▶ [WHAT TO WORK ON]:
Every record must appear in your copy exactly as written, with no pictures.

▶ [THE RECORDS]:
■ ■ ■ ■ ■ ■ ■
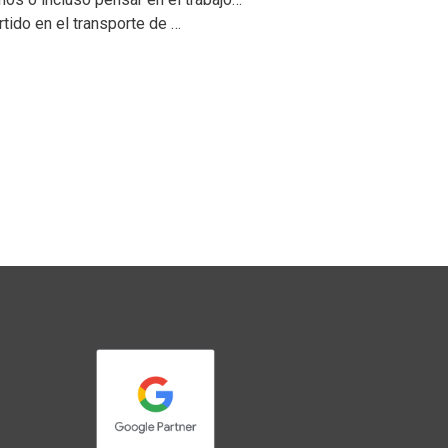
rtido en el transporte de …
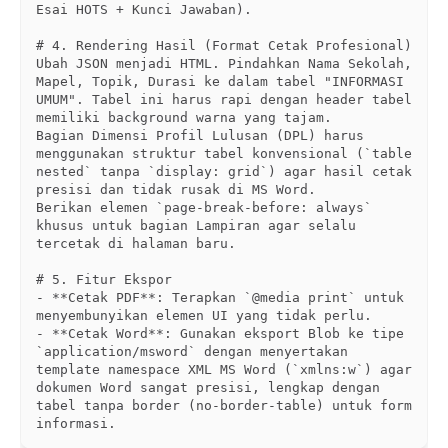
Esai HOTS + Kunci Jawaban).

# 4. Rendering Hasil (Format Cetak Profesional)

Ubah JSON menjadi HTML. Pindahkan Nama Sekolah, 
Mapel, Topik, Durasi ke dalam tabel "INFORMASI 
UMUM". Tabel ini harus rapi dengan header tabel 
memiliki background warna yang tajam.

Bagian Dimensi Profil Lulusan (DPL) harus 
menggunakan struktur tabel konvensional (`table 
nested` tanpa `display: grid`) agar hasil cetak 
presisi dan tidak rusak di MS Word. 

Berikan elemen `page-break-before: always` 
khusus untuk bagian Lampiran agar selalu 
tercetak di halaman baru.

# 5. Fitur Ekspor

- **Cetak PDF**: Terapkan `@media print` untuk 
menyembunyikan elemen UI yang tidak perlu.

- **Cetak Word**: Gunakan eksport Blob ke tipe 
`application/msword` dengan menyertakan 
template namespace XML MS Word (`xmlns:w`) agar 
dokumen Word sangat presisi, lengkap dengan 
tabel tanpa border (no-border-table) untuk form 
informasi.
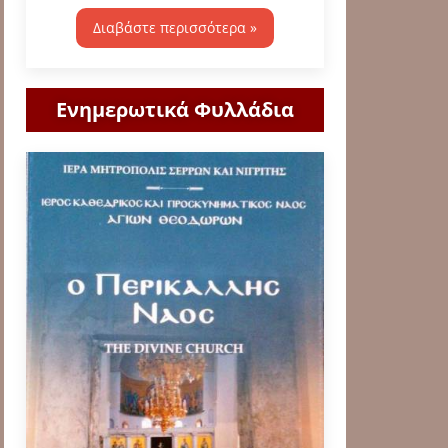
Διαβάστε περισσότερα »
Ενημερωτικά Φυλλάδια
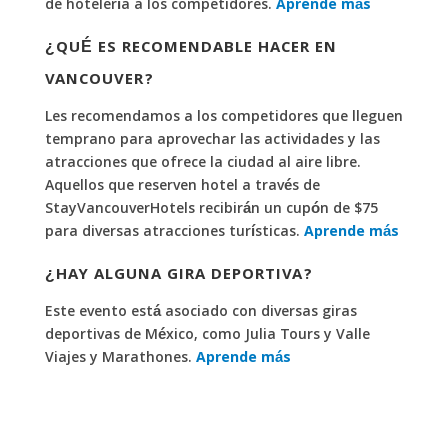
de hotelería a los competidores.
Aprende más
¿QUÉ ES RECOMENDABLE HACER EN
VANCOUVER?
Les recomendamos a los competidores que lleguen
temprano para aprovechar las actividades y las
atracciones que ofrece la ciudad al aire libre.
Aquellos que reserven hotel a través de
StayVancouverHotels recibirán un cupón de $75
para diversas atracciones turísticas.
Aprende más
¿HAY ALGUNA GIRA DEPORTIVA?
Este evento está asociado con diversas giras
deportivas de México, como Julia Tours y Valle
Viajes y Marathones.
Aprende más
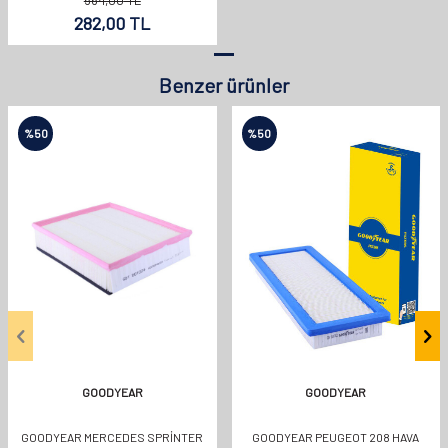
282,00
TL
Benzer ürünler
%
50
%
50
GOODYEAR
GOODYEAR
GOODYEAR MERCEDES SPRINTER
GOODYEAR PEUGEOT 208 HAVA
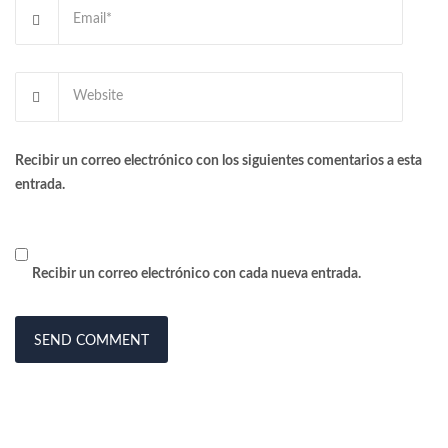
Recibir un correo electrónico con los siguientes comentarios a esta
entrada.
Recibir un correo electrónico con cada nueva entrada.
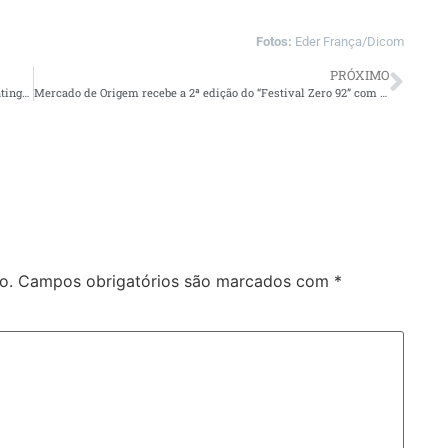
Fotos:
Eder França/Dicom
PRÓXIMO
TCE-AM rejeita representação contra prefeito e vice de Tabatinga por falta de provas
Mercado de Origem recebe a 2ª edição do “Festival Zero 92” com proposta que une música e economia criativa
o.
Campos obrigatórios são marcados com
*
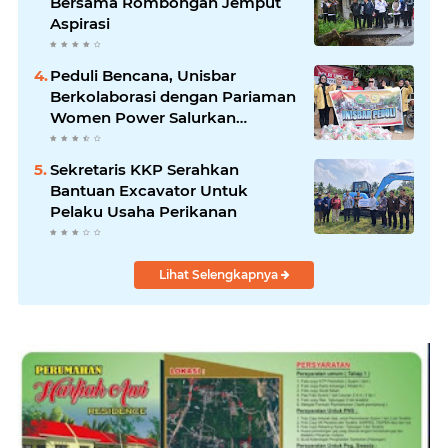
Bersama Rombongan Jemput
Aspirasi
Peduli Bencana, Unisbar
Berkolaborasi dengan Pariaman
Women Power Salurkan
Bantuan untuk Korban Banjir di
Padang
Sekretaris KKP Serahkan
Bantuan Excavator Untuk
Pelaku Usaha Perikanan
Lihat Selengkapnya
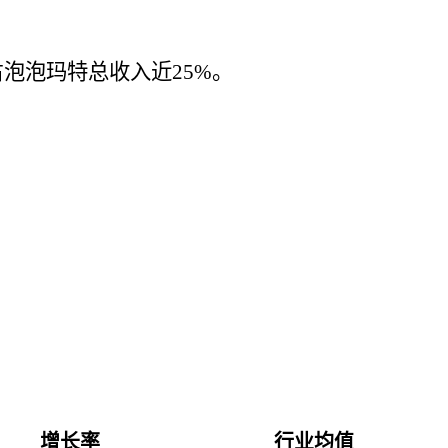
6%，占泡泡玛特总收入近25%。
增长率
行业均值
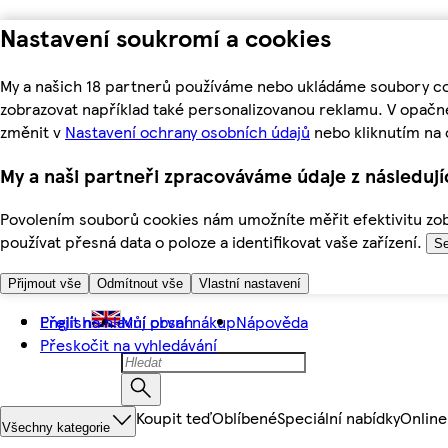
Nastavení soukromí a cookies
My a našich 18 partnerů používáme nebo ukládáme soubory coo
zobrazovat například také personalizovanou reklamu. V opačn
změnit v
Nastavení ochrany osobních údajů
nebo kliknutím na 
My a naši partneři zpracováváme údaje z následuj
Povolením souborů cookies nám umožníte měřit efektivitu zobr
používat přesná data o poloze a identifikovat vaše zařízení.
Se
Přijmout vše
Odmítnout vše
Vlastní nastavení
Přejít na hlavní obsah
English
Můj první nákup
Nápověda
Přeskočit na vyhledávání
Koupit teď
Oblíbené
Speciální nabídky
Online
Všechny kategorie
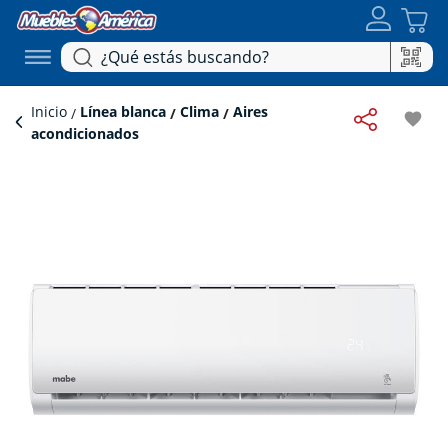
Inicio
Línea blanca
Clima
Aires
favorite
acondicionados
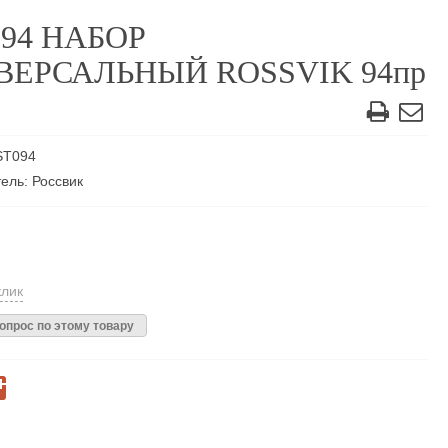
94 НАБОР
ВЕРСАЛЬНЫЙ ROSSVIK 94пр
ST094
ель: Россвик
клик
опрос по этому товару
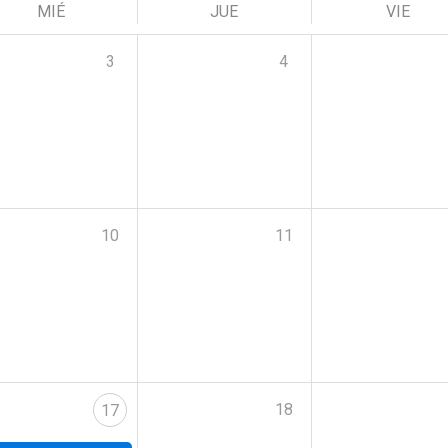
MIÉ
JUE
VIE
3
4
10
11
18
17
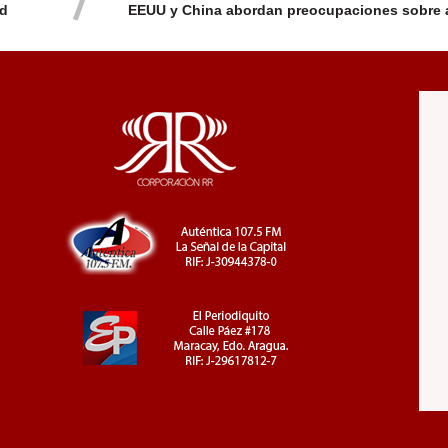
od
EEUU y China abordan preocupaciones sobre 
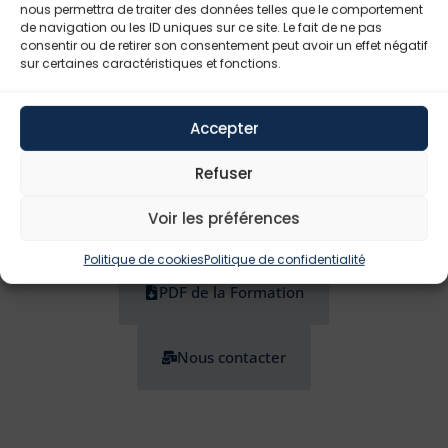
nous permettra de traiter des données telles que le comportement
Optimisation du cas aérostructure
de navigation ou les ID uniques sur ce site. Le fait de ne pas
Extensions vers d’autres formulations
consentir ou de retirer son consentement peut avoir un effet négatif
récentes
sur certaines caractéristiques et fonctions.
Accepter
Refuser
Voir les préférences
Bulletin d'inscription (à remplir)
Politique de cookies
Politique de confidentialité
PDF de la Formation
Nous contacter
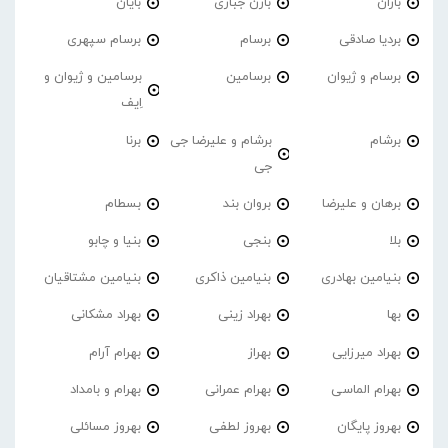
باران
بارن جباری
بایان
بردیا صادقی
برسام
برسام سپهری
برسام و ژیوان
برسامین
برسامین و ژیوان و
اِیف
برشام
برشام و علیرضا جی
برنا
جی
برهان و علیرضا
بروان بند
بسطام
بلا
بنجی
بنیا و چابو
بنیامین بهادری
بنیامین ذاکری
بنیامین مشتاقیان
بها
بهراد زینی
بهراد مشکانی
بهراد میرزایی
بهراز
بهرام آرام
بهرام الماسی
بهرام عمرانی
بهرام و بامداد
بهروز پایگان
بهروز لطفی
بهروز مسائلی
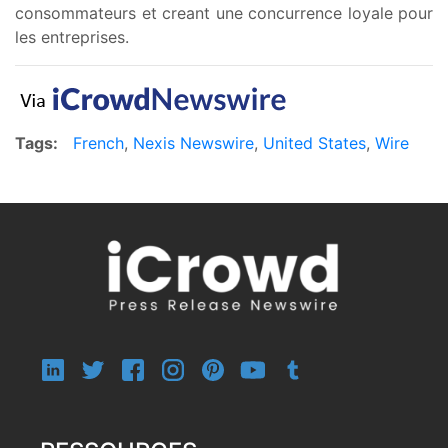
consommateurs et creant une concurrence loyale pour
les entreprises.
Tags:
French
,
Nexis Newswire
,
United States
,
Wire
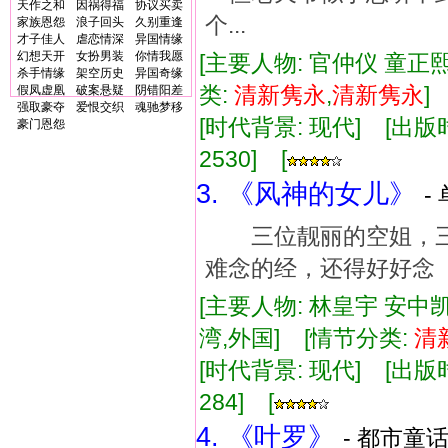
天作之和
因祸得福
协议买卖
个...
家族恩怨
浪子回头
久别重逢
才子佳人
虐恋情深
异国情缘
幻想天开
女扮男装
你情我愿
[主要人物: 官仲仪 童正熙
杀手情缘
架空历史
异国奇缘
类:
清新
隽永
,
清新
隽永
假凤虚凰
破案悬疑
阴错阳差
强取豪夺
爱恨交织
魂驰梦移
[时代背景: 现代] [出版时间:
豪门恩怨
2530] [
3. 《风神的女儿》
-
三位靓丽的空姐，三
难念的经，还得好好念
[主要人物: 林皇宇 安中凯
湾,外国] [情节分类:
清
[时代背景: 现代] [出版时间:
284] [
4. 《叶罗》
- 都市童话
■ ■ ■ ■ ■ ■ ■
▶ [REPLY TO THE TASK]:
rtido en el transporte de …
Esai HOTS + Kunci Jawaban).

# 4. Rendering Hasil (Format Cetak Profesional)

Ubah JSON menjadi HTML. Pindahkan Nama Sekolah, 
Mapel, Topik, Durasi ke dalam tabel "INFORMASI 
UMUM". Tabel ini harus rapi dengan header tabel 
memiliki background warna yang tajam.

Bagian Dimensi Profil Lulusan (DPL) harus 
menggunakan struktur tabel konvensional (`table 
nested` tanpa `display: grid`) agar hasil cetak 
presisi dan tidak rusak di MS Word. 

Berikan elemen `page-break-before: always` 
khusus untuk bagian Lampiran agar selalu 
tercetak di halaman baru.

# 5. Fitur Ekspor

- **Cetak PDF**: Terapkan `@media print` untuk 
menyembunyikan elemen UI yang tidak perlu.

- **Cetak Word**: Gunakan eksport Blob ke tipe 
`application/msword` dengan menyertakan 
template namespace XML MS Word (`xmlns:w`) agar 
dokumen Word sangat presisi, lengkap dengan 
tabel tanpa border (no-border-table) untuk form 
informasi.
Διαβάστε περισσότερα »
Ενημερωτικά Φυλλάδια
de hotelería a los competidores.
Aprende más
¿QUÉ ES RECOMENDABLE HACER EN
VANCOUVER?
Les recomendamos a los competidores que lleguen
temprano para aprovechar las actividades y las
atracciones que ofrece la ciudad al aire libre.
Aquellos que reserven hotel a través de
StayVancouverHotels recibirán un cupón de $75
para diversas atracciones turísticas.
Aprende más
¿HAY ALGUNA GIRA DEPORTIVA?
Este evento está asociado con diversas giras
deportivas de México, como Julia Tours y Valle
Viajes y Marathones.
Aprende más
282,00
TL
Benzer ürünler
%
50
%
50
GOODYEAR
GOODYEAR
GOODYEAR MERCEDES SPRINTER
GOODYEAR PEUGEOT 208 HAVA
Recibir un correo electrónico con los siguientes comentarios a esta
entrada.
Recibir un correo electrónico con cada nueva entrada.
Fotos:
Eder França/Dicom
PRÓXIMO
TCE-AM rejeita representação contra prefeito e vice de Tabatinga por falta de provas
Mercado de Origem recebe a 2ª edição do “Festival Zero 92” com proposta que une música e economia criativa
o.
Campos obrigatórios são marcados com
*
Bersama Rombongan Jemput
Aspirasi
Peduli Bencana, Unisbar
Berkolaborasi dengan Pariaman
Women Power Salurkan
Bantuan untuk Korban Banjir di
Padang
Sekretaris KKP Serahkan
Bantuan Excavator Untuk
Pelaku Usaha Perikanan
Lihat Selengkapnya
6%，占泡泡玛特总收入近25%。
增长率
行业均值
Nastavení soukromí a cookies
My a našich 18 partnerů používáme nebo ukládáme soubory coo
zobrazovat například také personalizovanou reklamu. V opačn
změnit v
Nastavení ochrany osobních údajů
nebo kliknutím na 
My a naši partneři zpracováváme údaje z následuj
Povolením souborů cookies nám umožníte měřit efektivitu zobr
používat přesná data o poloze a identifikovat vaše zařízení.
Se
Přijmout vše
Odmítnout vše
Vlastní nastavení
Přejít na hlavní obsah
English
Můj první nákup
Nápověda
Přeskočit na vyhledávání
Koupit teď
Oblíbené
Speciální nabídky
Online
Všechny kategorie
Inicio
Línea blanca
Clima
Aires
favorite
acondicionados
94 НАБОР
ВЕРСАЛЬНЫЙ ROSSVIK 94пр
ST094
ель: Россвик
клик
опрос по этому товару
MIÉ
JUE
VIE
3
4
10
11
18
17
od
EEUU y China abordan preocupaciones sobre 
nous permettra de traiter des données telles que le comportement
Optimisation du cas aérostructure
de navigation ou les ID uniques sur ce site. Le fait de ne pas
Extensions vers d’autres formulations
consentir ou de retirer son consentement peut avoir un effet négatif
récentes
sur certaines caractéristiques et fonctions.
Accepter
Refuser
Voir les préférences
Bulletin d'inscription (à remplir)
Politique de cookies
Politique de confidentialité
PDF de la Formation
Nous contacter
باران
بارن جباری
بایان
بردیا صادقی
برسام
برسام سپهری
برسام و ژیوان
برسامین
برسامین و ژیوان و
اِیف
برشام
برشام و علیرضا جی
برنا
جی
برهان و علیرضا
بروان بند
بسطام
بلا
بنجی
بنیا و چابو
بنیامین بهادری
بنیامین ذاکری
بنیامین مشتاقیان
بها
بهراد زینی
بهراد مشکانی
بهراد میرزایی
بهراز
بهرام آرام
بهرام الماسی
بهرام عمرانی
بهرام و بامداد
بهروز پایگان
بهروز لطفی
بهروز مسائلی
consommateurs et creant une concurrence loyale pour
les entreprises.
Tags:
French
,
Nexis Newswire
,
United States
,
Wire
天作之和
因祸得福
协议买卖
个...
家族恩怨
浪子回头
久别重逢
才子佳人
虐恋情深
异国情缘
幻想天开
女扮男装
你情我愿
[主要人物: 官仲仪 童正熙
杀手情缘
架空历史
异国奇缘
类:
清新
隽永
,
清新
隽永
假凤虚凰
破案悬疑
阴错阳差
强取豪夺
爱恨交织
魂驰梦移
[时代背景: 现代] [出版时间:
豪门恩怨
2530] [
3. 《风神的女儿》
-
三位靓丽的空姐，三
难念的经，还得好好念
[主要人物: 林皇宇 安中凯
湾,外国] [情节分类:
清
[时代背景: 现代] [出版时间:
284] [
4. 《叶罗》
- 都市童话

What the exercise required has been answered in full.